American music likewise was the theme of a previous concert, an evening of home-grown tunes like “Polly Wolly Doodle,” “Erie Canal,” “Boogie Woogie Bugle Boy,” “This Land is Your Land,” “God Bless the USA,” and the Shaker hymn “Simple Gifts,” which American composer Aaron Copland wove into the ballet suite Appalachian Spring.

Tonight celebrates a music genre uniquely American: Jazz. The selections reflect the time of the Underground Railroad as told by the music of Joplin, Armstrong, Ellington, and Holiday. The costumes, coordinated by parent volunteers, are stunningly authentic. The brassy prerecorded instrumental accompaniment—enhanced by live keyboardist Cindy Galloway, a special-education assistant—has the kids grinning, their families toe-tapping. Thanks to Aileen Dunkleberger, a fourth-grade teacher and volunteer choreographer, we’ve never seen so many ordinary kids—our kids—perform such extraordinary dancing.

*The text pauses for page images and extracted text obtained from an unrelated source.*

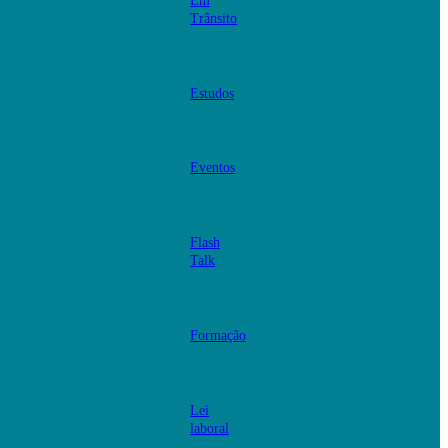
Em
Trânsito
Estudos
Eventos
Flash
Talk
Formação
Lei
laboral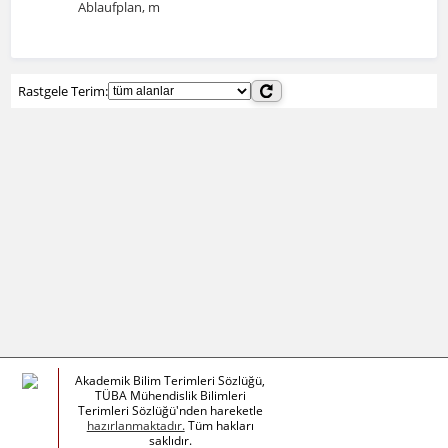
Ablaufplan, m
Rastgele Terim:
Akademik Bilim Terimleri Sözlüğü,
TÜBA Mühendislik Bilimleri
Terimleri Sözlüğü'nden hareketle
hazırlanmaktadır.
Tüm hakları
saklıdır.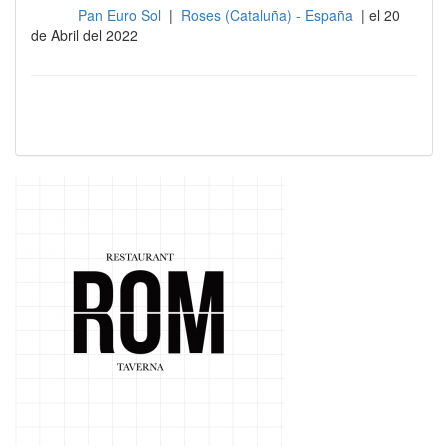
Pan Euro Sol
|
Roses (Cataluña) - España
| el 20
Sala
de Abril del 2022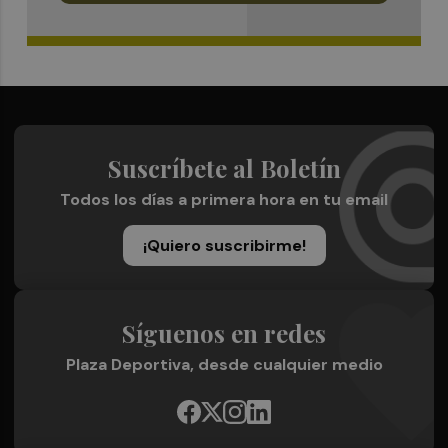
Suscríbete al Boletín
Todos los días a primera hora en tu email
¡Quiero suscribirme!
Síguenos en redes
Plaza Deportiva, desde cualquier medio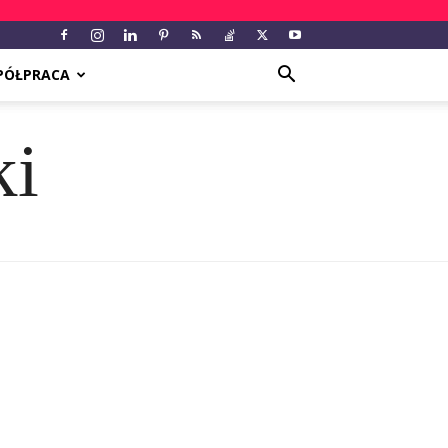
PÓŁPRACA
ki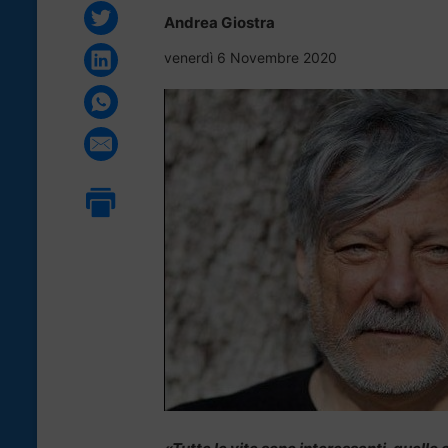
Andrea Giostra
venerdì 6 Novembre 2020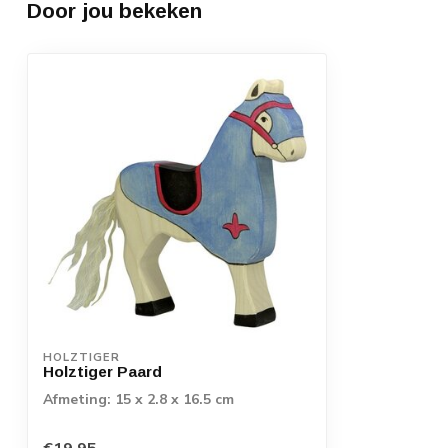
Door jou bekeken
HOLZTIGER
Holztiger Paard
Afmeting: 15 x 2.8 x 16.5 cm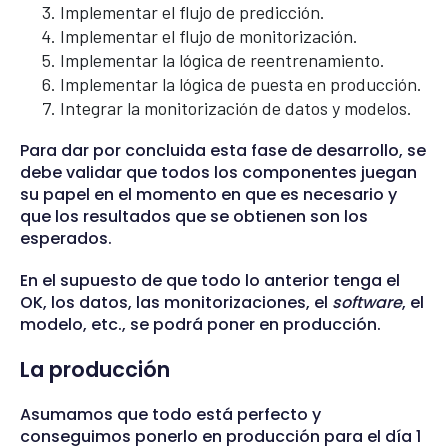
Implementar el flujo de predicción.
Implementar el flujo de monitorización.
Implementar la lógica de reentrenamiento.
Implementar la lógica de puesta en producción.
Integrar la monitorización de datos y modelos.
Para dar por concluida esta fase de desarrollo, se
debe validar que todos los componentes juegan
su papel en el momento en que es necesario y
que los resultados que se obtienen son los
esperados.
En el supuesto de que todo lo anterior tenga el
OK, los datos, las monitorizaciones, el
software
, el
modelo, etc., se podrá poner en producción.
La producción
Asumamos que todo está perfecto y
conseguimos ponerlo en producción para el día 1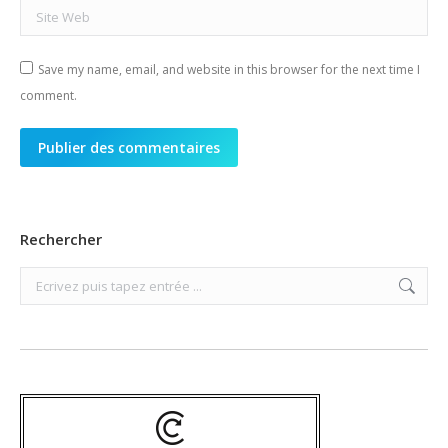
Site Web
Save my name, email, and website in this browser for the next time I
comment.
Publier des commentaires
Rechercher
Search: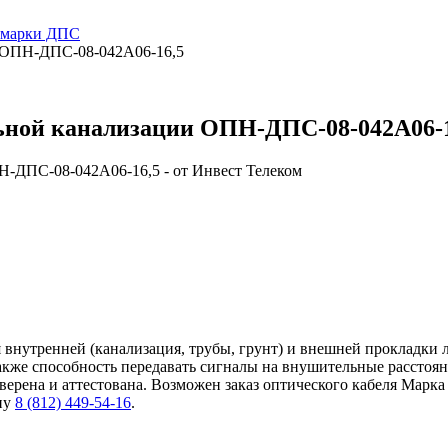
и марки ДПС
и ОПН-ДПС-08-042А06-16,5
льной канализации ОПН-ДПС-08-042А06-
внутренней (канализация, трубы, грунт) и внешней прокладки 
также способность передавать сигналы на внушительные расстоя
ерена и аттестована. Возможен заказ оптического кабеля Марка
ну
8 (812) 449-54-16
.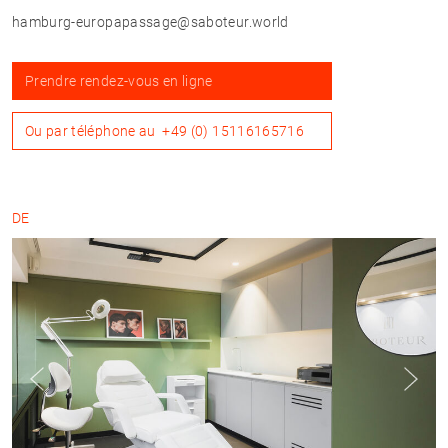
hamburg-europapassage@saboteur.world
Prendre rendez-vous en ligne
Ou par téléphone au
+49 (0) 15116165716
DE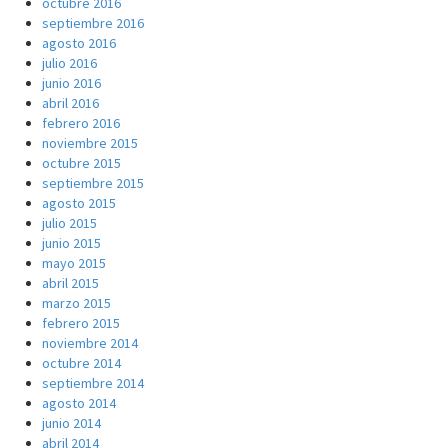
octubre 2016
septiembre 2016
agosto 2016
julio 2016
junio 2016
abril 2016
febrero 2016
noviembre 2015
octubre 2015
septiembre 2015
agosto 2015
julio 2015
junio 2015
mayo 2015
abril 2015
marzo 2015
febrero 2015
noviembre 2014
octubre 2014
septiembre 2014
agosto 2014
junio 2014
abril 2014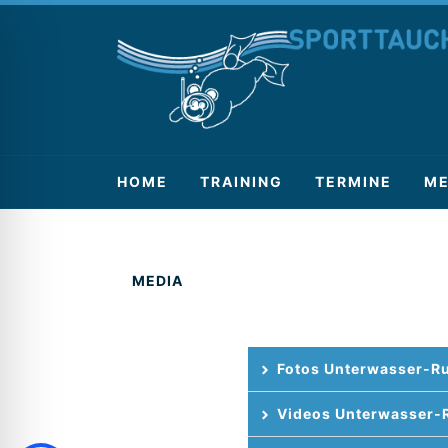
HOME
TRAINING
TERMINE
ME
MEDIA
Fotos Unterwasser-R
Videos Unterwasser-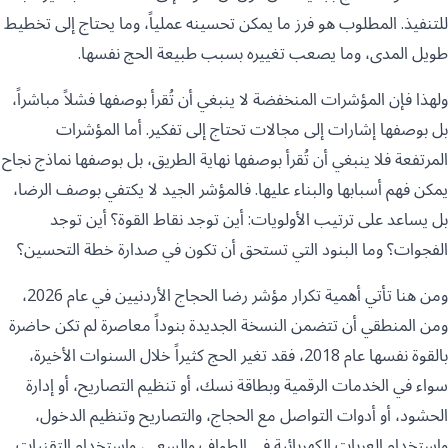
للتنفيذ. المطلوب هو فرز ما يمكن تحسينه عملياً، وما يحتاج إلى تخطيط
طويل المدى، وما يصعب تغييره بسبب طبيعة الحج نفسها.
ولهذا فإن المؤشرات المنخفضة لا ينبغي أن تُقرأ بوصفها فشلاً مباشراً،
بل بوصفها إشارات إلى مجالات تحتاج إلى تفكير. أما المؤشرات
المرتفعة فلا ينبغي أن تُقرأ بوصفها نهاية الطريق، بل بوصفها نماذج نجاح
يمكن فهم أسبابها والبناء عليها. فالمؤشر الجيد لا يكتفي بوصف الرضا،
بل يساعد على ترتيب الأولويات: أين توجد نقاط القوة؟ أين توجد
الفجوات؟ وما البنود التي تستحق أن تكون في صدارة خطة التحسين؟
ومن هنا تأتي أهمية تكرار مؤشر رضا الحجاج الأردنيين في عام 2026،
ومن المنطقي أن تتضمن النسخة الجديدة بنوداً معاصرة لم تكن حاضرة
بالقوة نفسها عام 2018، فقد تغير الحج كثيراً خلال السنوات الأخيرة،
سواء في الخدمات الرقمية وبطاقة نسك، أو تنظيم التصاريح، أو إدارة
الحشود، أو أدوات التواصل مع الحجاج، والتصاريح وتنظيم الدخول،
واستخدام العربات الكهربائية في الطواف والسعي، واستخدام التقنيات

I’m the photographer of record, watching the evening unfold through a telephoto lens. But as “Hobo Swing” ends, I find myself dewy-eyed, like a prom-goer hearing the sax herald the final dance. Like Vicki before her, Alexa was Harris’s pupil for 5 years. For our family, the last page is turning, closing the book on an eight-year chapter of our family story.

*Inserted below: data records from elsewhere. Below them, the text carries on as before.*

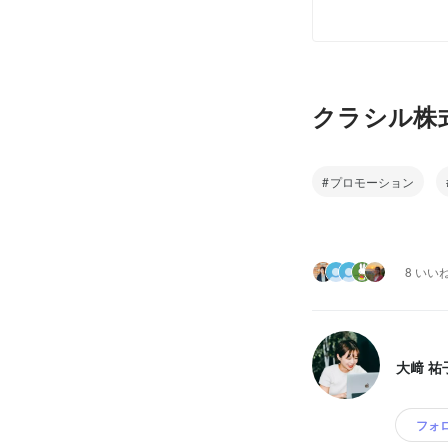
クラシル株
プロモーション
8 いい
大﨑 祐
フォ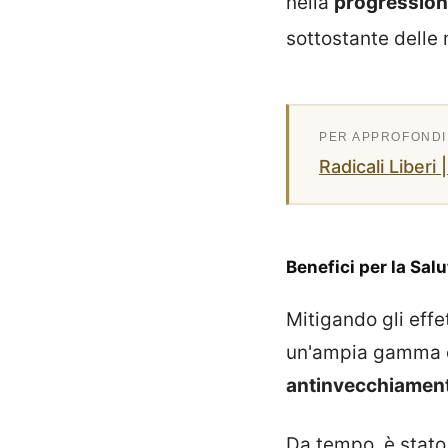
nella
progression
sottostante delle
Radicali Liberi
Benefici per la Salu
Mitigando gli effet
un'ampia gamma di 
antinvecchiamen
Da tempo, è stato 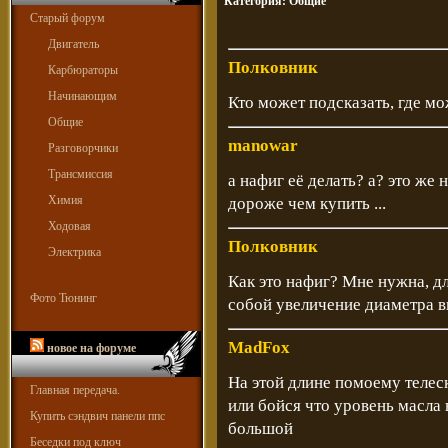
Категория:
Общие
Старый форум
Двигатель
Полковник
Карбюраторы
Начинающим
Кто может подсказать, где м
Общие
manowar
Разговорчики
Трансмиссия
а нафиг её делать? а? это же 
Химия
дороже чем купить ...
Ходовая
Полковник
Электрика
Как это нафиг? Мне нужна, дли
Фото Тюнинг
собой увеличение диаметра в
MadFox
новое на форуме
На этой длине помоему телеско
Главная передача.
или бойся что уровень масла 
Купить сэндвич панели ппс
большой
Беседки под ключ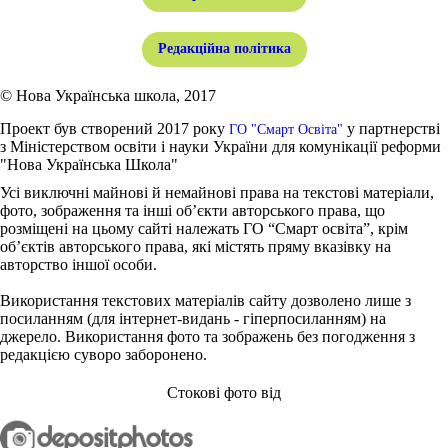
Редакційна політика
© Нова Українська школа, 2017
Проект був створений 2017 року
у партнерстві
ГО "Смарт Освіта"
з Міністерством освіти і науки України для комунікації реформи
"Нова Українська Школа"
Усі виключні майнові й немайнові права на текстові матеріали,
фото, зображення та інші об’єкти авторського права, що
розміщені на цьому сайті належать ГО “Смарт освіта”, крім
об’єктів авторського права, які містять пряму вказівку на
авторство іншої особи.
Використання текстових матеріалів сайту дозволено лише з
посиланням (для інтернет-видань - гіперпосиланням) на
джерело. Використання фото та зображень без погодження з
редакцією суворо заборонено.
Стокові фото від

Tonight the concertmaster leads sans ceremonial robe. In its place, a striped African tribal Kente cloth is slung over one shoulder. Robed or not, at 49 Harris looks every inch the tribal elder, standing dignified, turning slowly, speaking in measured cadences.

As the final number ends, I remember the riotous tribute that closed the Winter Concert: As Harris stepped onstage to accept his bouquet, his students chanted, “Go, Harry! Go, Harry!” Will tonight be a rowdy reprise? Alas, no. To my dismay, dignity prevails until after the curtain falls.

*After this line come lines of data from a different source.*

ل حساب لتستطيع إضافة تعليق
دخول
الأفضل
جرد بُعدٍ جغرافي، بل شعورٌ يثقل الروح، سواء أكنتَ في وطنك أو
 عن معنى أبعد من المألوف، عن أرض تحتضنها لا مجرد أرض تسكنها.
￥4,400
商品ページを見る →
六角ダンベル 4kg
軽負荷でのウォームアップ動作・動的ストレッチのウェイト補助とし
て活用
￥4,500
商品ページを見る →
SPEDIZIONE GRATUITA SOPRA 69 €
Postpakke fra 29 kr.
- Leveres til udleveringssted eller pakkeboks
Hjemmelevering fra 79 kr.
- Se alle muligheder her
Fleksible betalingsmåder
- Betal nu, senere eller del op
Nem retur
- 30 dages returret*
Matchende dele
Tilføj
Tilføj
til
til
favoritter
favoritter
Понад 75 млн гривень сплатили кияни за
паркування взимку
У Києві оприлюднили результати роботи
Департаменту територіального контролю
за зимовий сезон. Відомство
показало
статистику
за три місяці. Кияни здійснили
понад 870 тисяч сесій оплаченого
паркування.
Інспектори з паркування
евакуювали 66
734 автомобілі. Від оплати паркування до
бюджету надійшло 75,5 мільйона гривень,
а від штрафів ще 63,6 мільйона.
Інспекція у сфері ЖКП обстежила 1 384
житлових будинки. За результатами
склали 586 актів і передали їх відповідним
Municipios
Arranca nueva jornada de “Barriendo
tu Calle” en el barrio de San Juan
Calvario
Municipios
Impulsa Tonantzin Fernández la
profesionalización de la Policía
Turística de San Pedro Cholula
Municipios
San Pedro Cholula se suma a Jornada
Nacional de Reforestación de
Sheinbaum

My gear is packed. As the crowd thins, my wife approaches. “Ready, Camera Man?” she smiles.

“In a minute,” I say. “I want to tell Mr. Harris I’ll be sending him the pictures.”

“He knows,” she says; “You always do.”

I know. But I also want to say: This was your finest hour.

I wait while proud parents thank him. Then I approach the dais, where Harris is conversing with Aileen. Before I can catch his eye, he departs toward the stage exit. A private man, he prefers the door less traveled.

“Bill!” I shout. “Bill!” But my calls fail to register; his ears are unattuned to being addressed by his given name.

Dammit. After eight years, I’m too late. Too late to tell him how he’s outdone himself. How the prints will be ready soon. How Alexa—and her parents—already miss him.

Like Glenn Holland, Bill Harris didn’t plan to teach his early students’ sons and daughters, to park in one space 27 years while his dark-brown hair turned salt-and-pepper. He stayed, I think, because we wouldn’t let him go. Why stop the music when it still has something fresh to say? A quarter-century is the stuff of standards; it’s a good run for any song.

For 90 families, the song is over, but the refrain goes on.